時は江戸後期、表高も実高も2万2千石しかない貧しき小藩・藤戸藩。領地の大半が高い台地にあるというギアナ高地みたいな国であるため、川が流れてもみんな隣国に行ってしまい、作物の実りは少ない。死者を埋葬する土地すらなく、埋葬しても大雨が降れば亡骸は海へと流されてしまう。

唯一誇れるのは武家の「式楽」である能で、そこに一縷の望みを託して藩の窮状を何とかしようと仕かけた乾坤一擲の秘策を軸に据えた小説だ。

主人公は、藩お抱えの能役者の子として生まれながら、幼くして居場所をなくし生き残ることで精一杯だった孤独な15歳の少年。16歳で急逝した藩主の身代わりとして江戸に向かい、能を武器に弱小藩を蘇らせようとするが・・・。

 

時代小説というより、能の神髄を説く――ということは人間の本質にも迫るものだろうが――指南書みたいな小説。

能の各演目(曲というらしい)についての詳しい説明があり、ナミの解説書よりよくわかる。
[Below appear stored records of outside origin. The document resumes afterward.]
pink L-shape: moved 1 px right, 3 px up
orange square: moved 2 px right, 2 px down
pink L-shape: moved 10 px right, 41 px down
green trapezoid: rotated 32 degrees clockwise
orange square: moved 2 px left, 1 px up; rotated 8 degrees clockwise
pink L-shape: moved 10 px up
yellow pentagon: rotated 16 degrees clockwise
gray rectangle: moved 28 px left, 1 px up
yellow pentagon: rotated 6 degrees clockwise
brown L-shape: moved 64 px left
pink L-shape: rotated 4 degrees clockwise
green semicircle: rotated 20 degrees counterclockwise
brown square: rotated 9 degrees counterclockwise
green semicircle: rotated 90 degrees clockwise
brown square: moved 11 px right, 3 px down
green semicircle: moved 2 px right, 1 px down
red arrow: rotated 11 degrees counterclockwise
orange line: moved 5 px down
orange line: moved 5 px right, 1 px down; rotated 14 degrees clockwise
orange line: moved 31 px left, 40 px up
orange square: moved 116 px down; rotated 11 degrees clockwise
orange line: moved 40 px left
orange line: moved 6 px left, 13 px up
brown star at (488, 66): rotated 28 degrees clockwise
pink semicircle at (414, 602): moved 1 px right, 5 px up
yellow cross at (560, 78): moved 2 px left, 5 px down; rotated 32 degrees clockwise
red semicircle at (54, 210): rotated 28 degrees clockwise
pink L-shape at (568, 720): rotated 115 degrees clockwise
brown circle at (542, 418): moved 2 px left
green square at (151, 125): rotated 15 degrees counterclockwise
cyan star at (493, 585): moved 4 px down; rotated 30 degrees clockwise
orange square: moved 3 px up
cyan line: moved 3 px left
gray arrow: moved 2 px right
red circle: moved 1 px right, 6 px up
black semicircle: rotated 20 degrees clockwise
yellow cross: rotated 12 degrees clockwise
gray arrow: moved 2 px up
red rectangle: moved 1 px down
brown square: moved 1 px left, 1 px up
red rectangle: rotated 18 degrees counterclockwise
取り上げられているのは「関寺小町」「石橋(しゃっきょう)」「養老」「隅田川」「井筒」「野宮」「俊寛」「船弁慶」「道成寺」「猩猩(しょうじょう)」「百萬」「東北(とうぼく)」「鵺(ぬえ)」などなど。

 

江戸時代、能は「式楽」(公儀の儀式に用いる音楽・舞踊)と定められ、幕府の年中行事・儀礼に欠かせない武家の教養として、とりわけ重要な位置を占めていたという。

能のルーツは、8世紀ごろに中国大陸から渡来した「散楽(さんがく)」にあるといわれる。

それが日本古来の芸能とも結びついて「猿楽」と呼ばれるようになり、室町時代のころから武士階級に気に入られてその庇護を受けるようになっていく。

役者を庇護するだけでなく、「幽玄」という能の精神に共鳴したのか、武士自らが演者ともなっていって、織田信長徳川家康細川幽斎といった戦国武将も能をたしなむようになっていった。

信長や家康は鼓や謡をやる程度だったらしいが、自ら能を演じたのは関白秀吉で、部下にも勧めて、文禄2年(1593)10月5日、御所で「禁中能」を開催し、備前・美作の戦国大名だった宇喜多秀家(当時22歳)に命じて能を披露させたと記録にある。

江戸時代になっても家康以来、代々の将軍は能を愛好してきたが、最も能に熱心だったのは第5代将軍・徳川綱吉。「能狂」といわれるほどで、自ら能を舞い、それを人に見せることを好んだほか、側近・諸大名に能を舞うことを強制したり、気に入った能役者を士分に取り立てたりもしたという。

 

能を発展させた最大の貢献者といえば世阿弥だろう。「幽玄」を志した父・観阿弥のあとを継ぎ、能を歌舞主体の芸能に磨き上げ、「夢幻能」というスタイルを確立させた。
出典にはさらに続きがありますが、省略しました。